This weekend, the Public Policy Analysis Department and the Pomona College Alumni Association will sponsor “Alumni Perspectives: Teach for America,” a symposium in which 5C alumni will discuss their experiences with Teach for America (TFA). The event will be held on Saturday, May 4 in Rose Hills Theatre, with a panel from 12 p.m. to 1 p.m. followed by a networking session from 1 p.m. to 2 p.m.
The symposium was developed by Pomona politics professor David Menefee-Libey as part of his Education Politics and Policy seminar, which deals with elementary and secondary education in the United States.
“It’s been almost entirely student-run,” Menefee-Libey said.
Every few weeks, students in the seminar split into groups to determine who the panelists of the symposium would be and what questions would be asked.
“We thought about [the symposium] as a way to give focus to the Education Politics and Policy course, to sort of think about Teach for America as the embodiment of current education reform ideas and education engagement by Pomona College students,” Menefee-Libey said.

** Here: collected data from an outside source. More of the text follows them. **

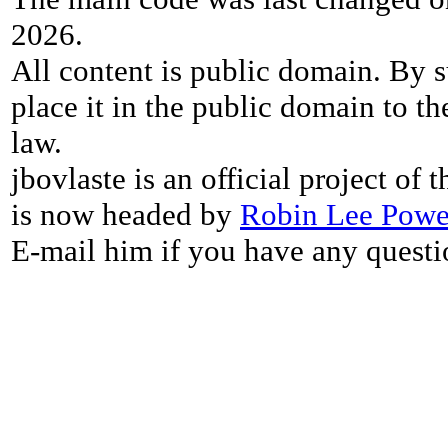
2026.
All content is public domain. By s
place it in the public domain to th
law.
jbovlaste is an official project of
is now headed by
Robin Lee Powe
E-mail him if you have any questi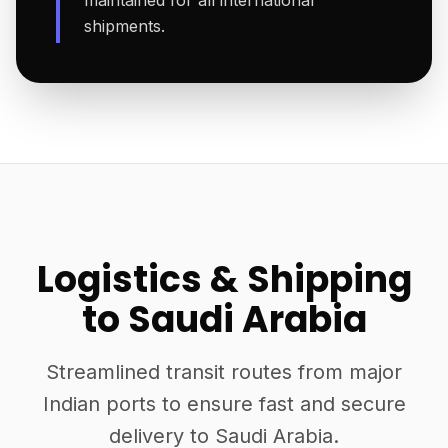
maintained for all international
shipments.
Logistics & Shipping
to Saudi Arabia
Streamlined transit routes from major
Indian ports to ensure fast and secure
delivery to Saudi Arabia.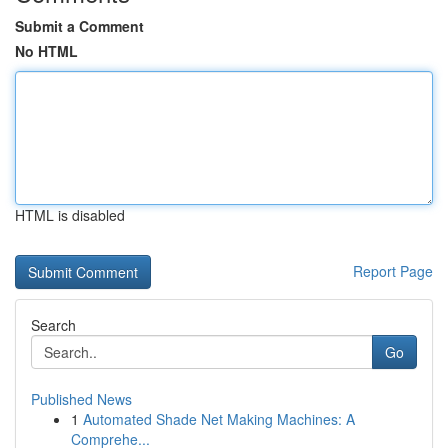
Submit a Comment
No HTML
HTML is disabled
Report Page
Search
Go
Published News
1
Automated Shade Net Making Machines: A
Comprehe...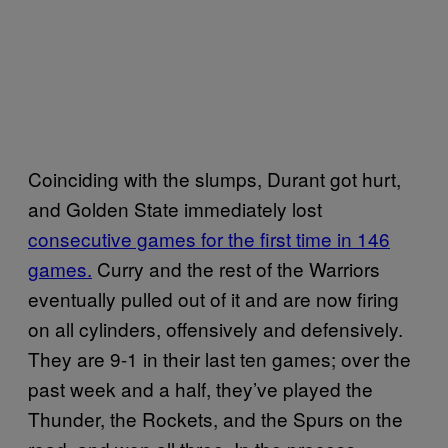
Coinciding with the slumps, Durant got hurt,
and Golden State immediately lost
consecutive games for the first time in 146
games.
Curry and the rest of the Warriors
eventually pulled out of it and are now firing
on all cylinders, offensively and defensively.
They are 9-1 in their last ten games; over the
past week and a half, they’ve played the
Thunder, the Rockets, and the Spurs on the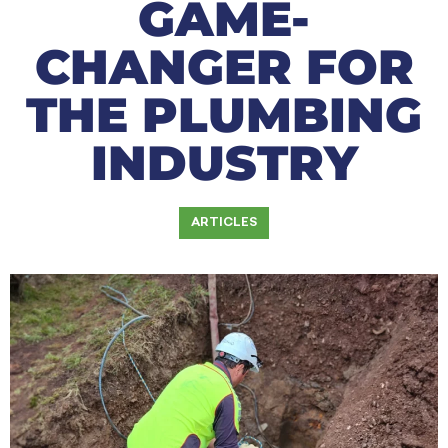
GAME-
CHANGER FOR
THE PLUMBING
INDUSTRY
ARTICLES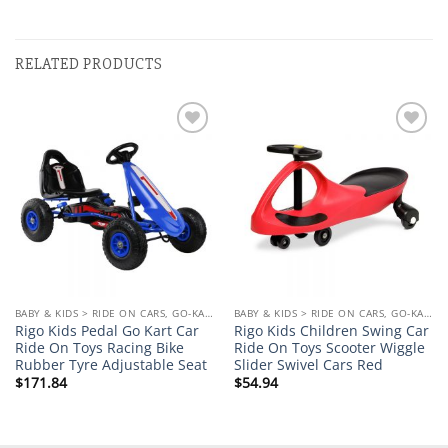
RELATED PRODUCTS
Add to
Add to
wishlist
wishlist
BABY & KIDS > RIDE ON CARS, GO-KARTS & BIKES
BABY & KIDS > RIDE ON CARS, GO-KARTS & BIKES
Rigo Kids Pedal Go Kart Car
Rigo Kids Children Swing Car
Ride On Toys Racing Bike
Ride On Toys Scooter Wiggle
Rubber Tyre Adjustable Seat
Slider Swivel Cars Red
$
171.84
$
54.94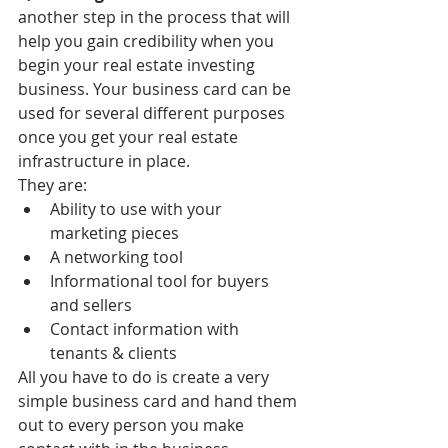
another step in the process that will 
help you gain credibility when you 
begin your real estate investing 
business. Your business card can be 
used for several different purposes 
once you get your real estate 
infrastructure in place. 
They are: 
Ability to use with your 
marketing pieces  
A networking tool  
Informational tool for buyers 
and sellers  
Contact information with 
tenants & clients 
All you have to do is create a very 
simple business card and hand them 
out to every person you make 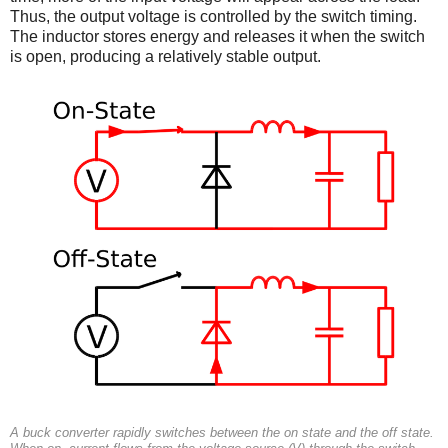
Thus, the output voltage is controlled by the switch timing.
The inductor stores energy and releases it when the switch
is open, producing a relatively stable output.
A buck converter rapidly switches between the on state and the off state.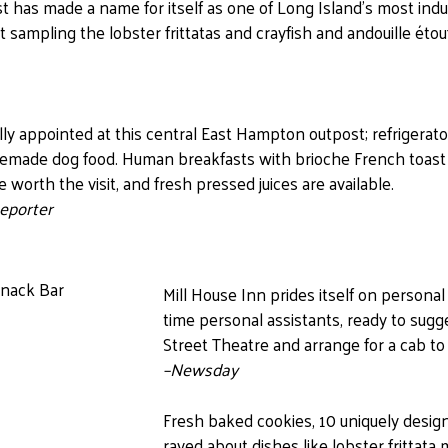
st has made a name for itself as one of Long Island’s most indu
t sampling the lobster frittatas and crayfish and andouille étou
ully appointed at this central East Hampton outpost; refrigerato
emade dog food. Human breakfasts with brioche French toast
e worth the visit, and fresh pressed juices are available.
eporter
Mill House Inn prides itself on personal
time personal assistants, ready to sugge
Street Theatre and arrange for a cab to 
–Newsday
Fresh baked cookies, 10 uniquely des
raved about dishes like lobster frittata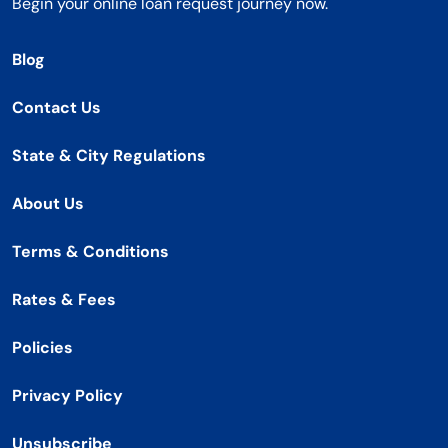
Begin your online loan request journey now.
Blog
Contact Us
State & City Regulations
About Us
Terms & Conditions
Rates & Fees
Policies
Privacy Policy
Unsubscribe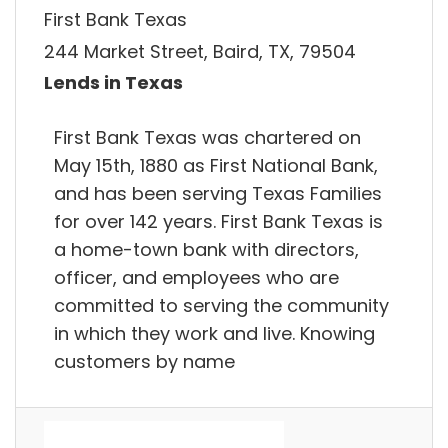
First Bank Texas
244 Market Street, Baird, TX, 79504
Lends in Texas
First Bank Texas was chartered on
May 15th, 1880 as First National Bank,
and has been serving Texas Families
for over 142 years. First Bank Texas is
a home-town bank with directors,
officer, and employees who are
committed to serving the community
in which they work and live. Knowing
customers by name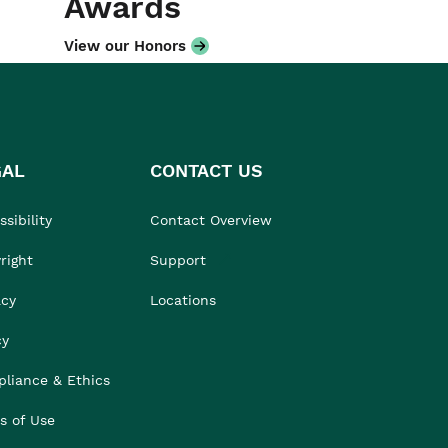
Awards
View our Honors
GAL
CONTACT US
sibility
Contact Overview
right
Support
acy
Locations
cy
liance & Ethics
s of Use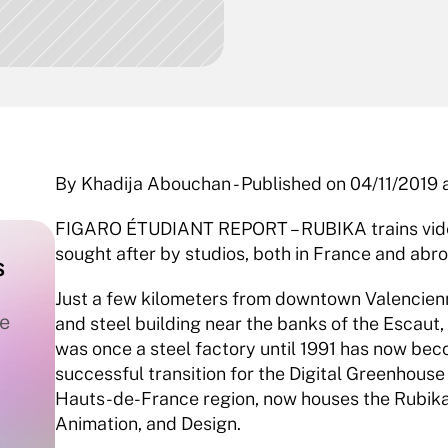
By Khadija Abouchan - Published on 04/11/2019 a
FIGARO ÉTUDIANT REPORT – RUBIKA trains video
sought after by studios, both in France and abro
 
Just a few kilometers from downtown Valenciennes
e 
and steel building near the banks of the Escaut
was once a steel factory until 1991 has now becom
successful transition for the Digital Greenhouse
Hauts-de-France region, now houses the Rubika 
Animation, and Design.  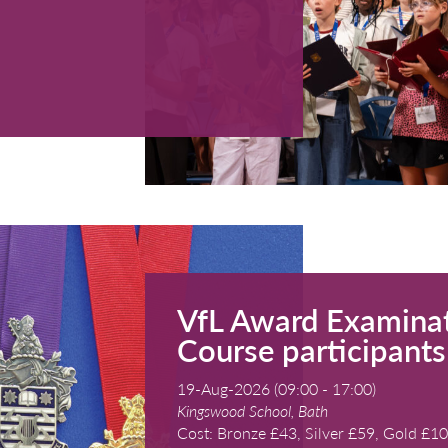
St Clement's 
Cost: Free a
READ MORE
rse 2026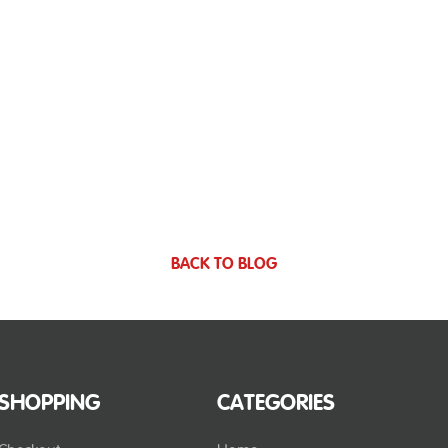
BACK TO BLOG
SHOPPING
CATEGORIES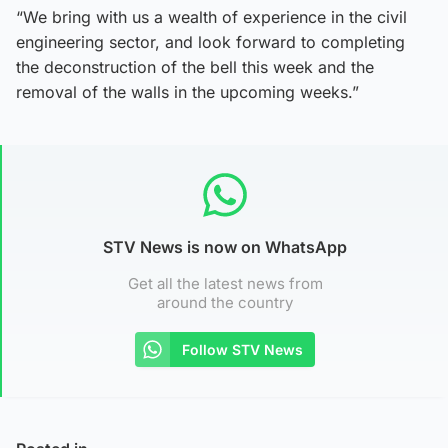
“We bring with us a wealth of experience in the civil
engineering sector, and look forward to completing
the deconstruction of the bell this week and the
removal of the walls in the upcoming weeks.”
STV News is now on WhatsApp
Get all the latest news from
around the country
Follow STV News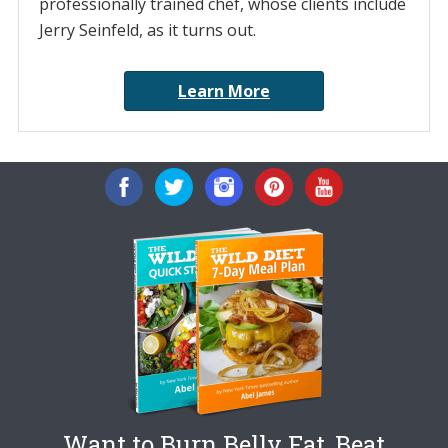
professionally trained chef, whose clients include
Jerry Seinfeld, as it turns out.
Learn More
Want to Burn Belly Fat, Beat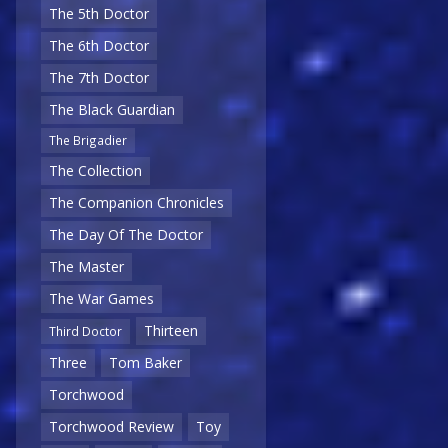
The 5th Doctor
The 6th Doctor
The 7th Doctor
The Black Guardian
The Brigadier
The Collection
The Companion Chronicles
The Day Of The Doctor
The Master
The War Games
Thirteen
Third Doctor
Three
Tom Baker
Torchwood
Torchwood Review
Toy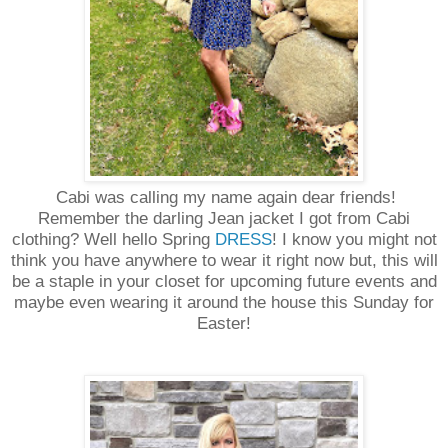
Cabi was calling my name again dear friends!
Remember the darling Jean jacket I got from Cabi
clothing? Well hello Spring
DRESS
! I know you might not
think you have anywhere to wear it right now but, this will
be a staple in your closet for upcoming future events and
maybe even wearing it around the house this Sunday for
Easter!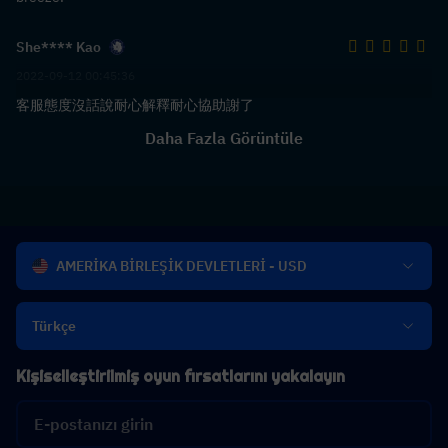
She**** Kao
2022-09-12 00:45:36
客服態度沒話說耐心解釋耐心協助謝了
Daha Fazla Görüntüle
AMERİKA BİRLEŞİK DEVLETLERİ - USD
Türkçe
Kişiselleştirilmiş oyun fırsatlarını yakalayın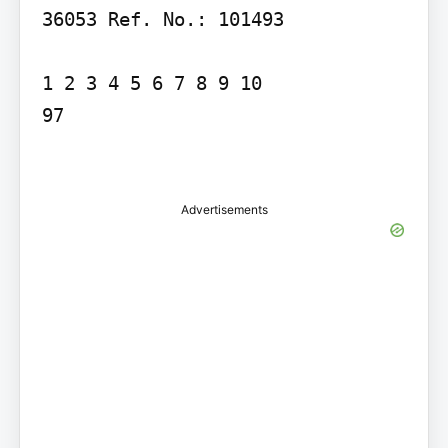
36053 Ref. No.: 101493

1 2 3 4 5 6 7 8 9 10

97

Advertisements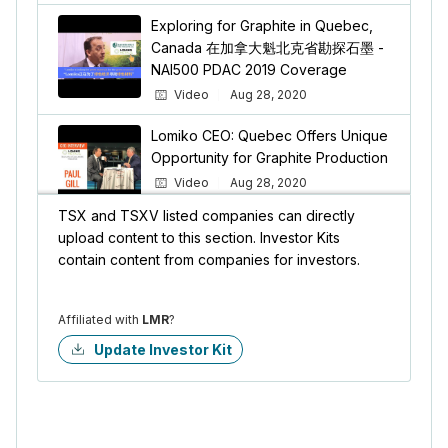
Exploring for Graphite in Quebec,
Canada 在加拿大魁北克省勘探石墨 -
NAI500 PDAC 2019 Coverage
Video
Aug 28, 2020
Lomiko CEO: Quebec Offers Unique
Opportunity for Graphite Production
Video
Aug 28, 2020
TSX and TSXV listed companies can directly
upload content to this section. Investor Kits
A. Paul Gill for Lomiko Metals Inc.
contain content from companies for investors.
Video
Aug 28, 2020
Affiliated with
LMR
?
Update Investor Kit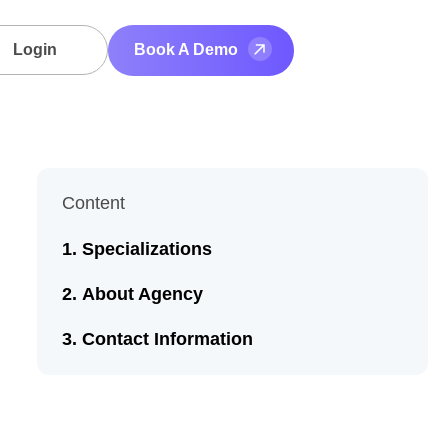
Login
Book A Demo
Content
Specializations
About Agency
Contact Information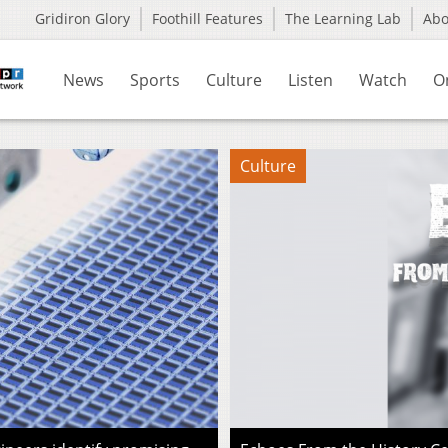
Gridiron Glory
Foothill Features
The Learning Lab
Ab
News
Sports
Culture
Listen
Watch
O
Culture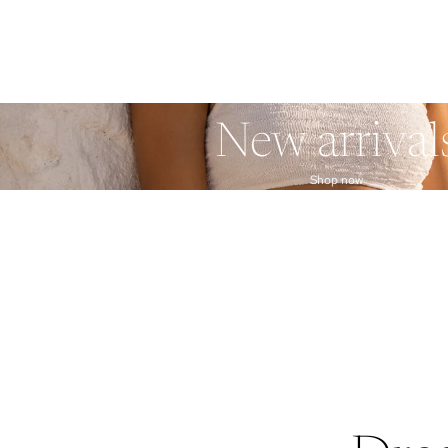
New arrival
Shop now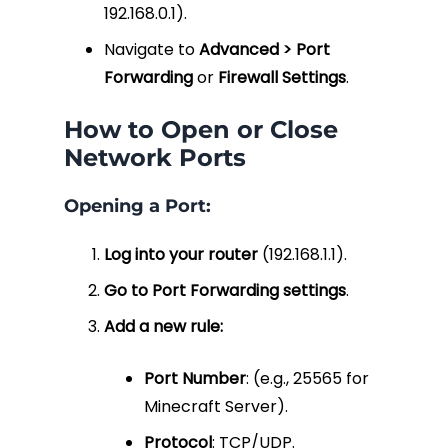
192.168.0.1
).
Navigate to
Advanced > Port
Forwarding
or
Firewall Settings
.
How to Open or Close
Network Ports
Opening a Port:
Log into your router
(
192.168.1.1
).
Go to Port Forwarding settings
.
Add a new rule:
Port Number
: (e.g., 25565 for
Minecraft Server).
Protocol
: TCP/UDP.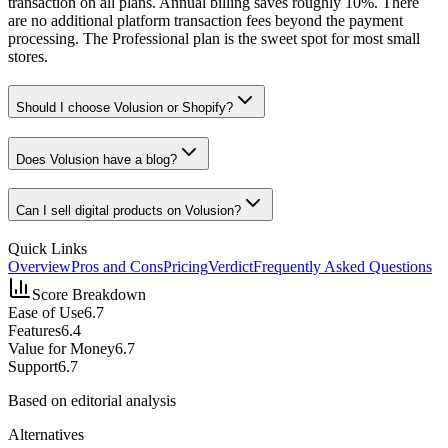
transaction on all plans. Annual billing saves roughly 10%. There
are no additional platform transaction fees beyond the payment
processing. The Professional plan is the sweet spot for most small
stores.
Should I choose Volusion or Shopify?
Does Volusion have a blog?
Can I sell digital products on Volusion?
Quick Links
Overview
Pros and Cons
Pricing
Verdict
Frequently Asked Questions
Score Breakdown
Ease of Use
6.7
Features
6.4
Value for Money
6.7
Support
6.7
Based on editorial analysis
Alternatives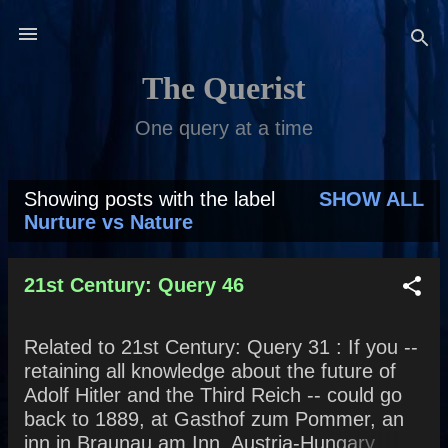
Skip to main content
The Querist
One query at a time
Showing posts with the label
SHOW ALL
P
Nurture vs Nature
o
s
21st Century: Query 46
t
Related to 21st Century: Query 31 : If you --
s
retaining all knowledge about the future of
Adolf Hitler and the Third Reich -- could go
back to 1889, at Gasthof zum Pommer, an
inn in Braunau am Inn, Austria-Hungary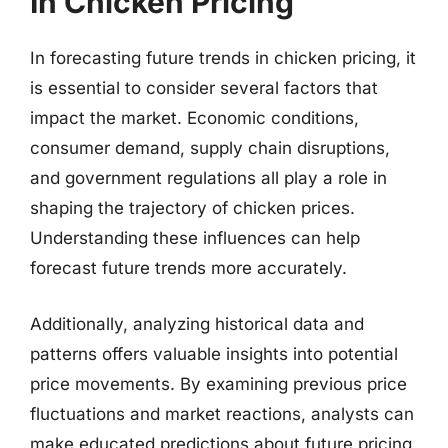
In Chicken Pricing
In forecasting future trends in chicken pricing, it
is essential to consider several factors that
impact the market. Economic conditions,
consumer demand, supply chain disruptions,
and government regulations all play a role in
shaping the trajectory of chicken prices.
Understanding these influences can help
forecast future trends more accurately.
Additionally, analyzing historical data and
patterns offers valuable insights into potential
price movements. By examining previous price
fluctuations and market reactions, analysts can
make educated predictions about future pricing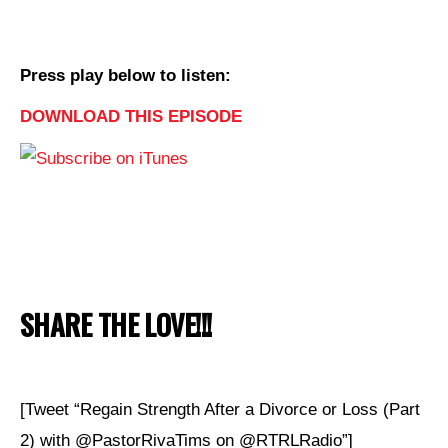
Press play below to listen:
DOWNLOAD THIS EPISODE
SHARE THE LOVE!!!
[Tweet “Regain Strength After a Divorce or Loss (Part
2) with @PastorRivaTims on @RTRLRadio”]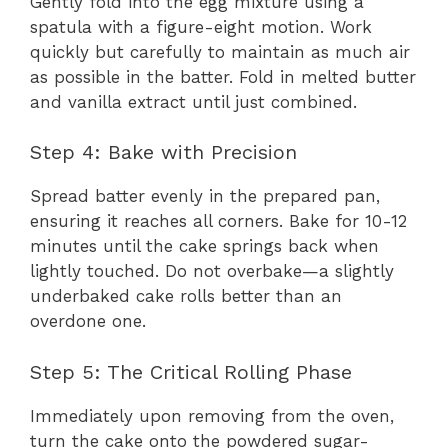
Gently fold into the egg mixture using a
spatula with a figure-eight motion. Work
quickly but carefully to maintain as much air
as possible in the batter. Fold in melted butter
and vanilla extract until just combined.
Step 4: Bake with Precision
Spread batter evenly in the prepared pan,
ensuring it reaches all corners. Bake for 10-12
minutes until the cake springs back when
lightly touched. Do not overbake—a slightly
underbaked cake rolls better than an
overdone one.
Step 5: The Critical Rolling Phase
Immediately upon removing from the oven,
turn the cake onto the powdered sugar-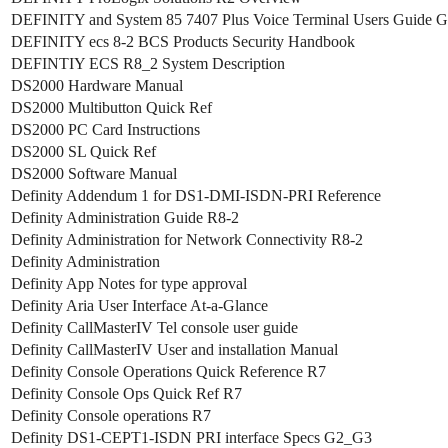
DEFINITY and System 85 7407 Plus Voice Terminal Users Guide 
DEFINITY ecs 8-2 BCS Products Security Handbook
DEFINTIY ECS R8_2 System Description
DS2000 Hardware Manual
DS2000 Multibutton Quick Ref
DS2000 PC Card Instructions
DS2000 SL Quick Ref
DS2000 Software Manual
Definity Addendum 1 for DS1-DMI-ISDN-PRI Reference
Definity Administration Guide R8-2
Definity Administration for Network Connectivity R8-2
Definity Administration
Definity App Notes for type approval
Definity Aria User Interface At-a-Glance
Definity CallMasterIV Tel console user guide
Definity CallMasterIV User and installation Manual
Definity Console Operations Quick Reference R7
Definity Console Ops Quick Ref R7
Definity Console operations R7
Definity DS1-CEPT1-ISDN PRI interface Specs G2_G3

“It’s centered on Teach For America, but it’s really about how these various reform efforts are changing school policy at large for public elementary and secondary education in the United States,” Ben Shand PO ’14 said.
“TFA as a program is right smack in the middle of a whole range of issues that we’re talking about in this class,” Menefee-Libey said. “In the 1980s, there began this campaign to convince Americans that the elementary and secondary education system is in crisis and needs radical change. Part of the nature of the ‘crisis’—with scare quotes around the word crisis—is that the people who think it’s in crisis believe that those who are currently in control of it can’t fix it, so you have to get somebody from the outside to save it. [TFA] would be a means by which elite college students would go and try and save the American education system.”
“A lot of the reading we do in our class is from education policymakers and researchers and other professors, but this is a really great experience to learn from actual teachers. There’s often a lot of disconnect between those perspectives, so it’ll be good to see what those are,” Brendan Gillett PO ’14 said.
“We will hear teachers and educators talking about what it’s like to work in the field of education,” Eliza Longnecker PO ’14 added.
“Almost every student at the Colleges has heard of Teach for America and has given it at least passing thought as something they might consider doing after graduation but may not have been able to contextualize in a broader sense of what it is, where it came from, who runs it, what its worldview is, how it thinks about American education, and what the experience is of the people who are in the program,” Menefee-Libey said.
Kelsey Atkinson PO ’14 noted the prevalence of TFA information sessions on campus but expects Saturday’s symposium to offer “a little more insight than an information session,” including opposing opinions on TFA so interested students can be better informed.
“[The panel] includes a range of alumni from recent to twenty years ago and a range of experiences from people who think that TFA is the best thing ever to people who think that TFA was the worst thing that ever happened to them,” Menefee-Libey said. “[The purpose of the symposium is] to bring together panelists who are both from the TFA world and from outside the TFA world to talk more broadly about what this is and how to make sense of it in the context of what’s going on in American education right now.”
Five panelists are scheduled to attend. Jennifer Francis SC ’03, a member of the 2003 Chicago Corps, currently works as a high school principal of a charter school in Gary, Ind. She has also worked for TFA at their training institutes and is on their regional Collective Board, which is specific to TFA Alumni and leaders of color. Gretchen Peterson-Fisher PO ’03, another TFA alum, spent three years teaching science, social studies, and language arts to sixth and seventh graders in Newark, N.J., with TFA. She is currently an education attorney with Public Counsel Law Center in Los Angeles. Ben Coppersmith PO ’10 taught seventh-grade math at a charter school in Los Angeles as a member of the 2010 Los Angeles TFA Corps, but he left teaching after one semester to pursue a career as a data engineer for Factual, a firm in Los Angeles. Alpha Anders PO ’11 is a second-year LA Corps member with TFA. Juliette “Cricket” Heinze PO ’93 is not involved with TFA but has worked in education for almost 20 years and is currently the Director of Knowledge Sharing at the New York City Department of Education.
After the panel, students will have the opportunity to chat with the panelists as well as with other alumni who attend. It’s billed as a networking session, though it’s not a hand-out-your-business-card event.
“Listening to teachers talk about teaching and education is just really inspiring,” Shand said. “They’re really passionate about it, but they’re also super real about it. They don’t try and sugarcoat things. So, I think it’ll be a very accurate perspective of what teaching in a classroom is like through TFA or without TFA.”
“I think that this is an important event for anyone who wants to go into education, or really just anyone, because education is happening all around us, and it is our future. So if you want a future, come to this event!” Gillett said.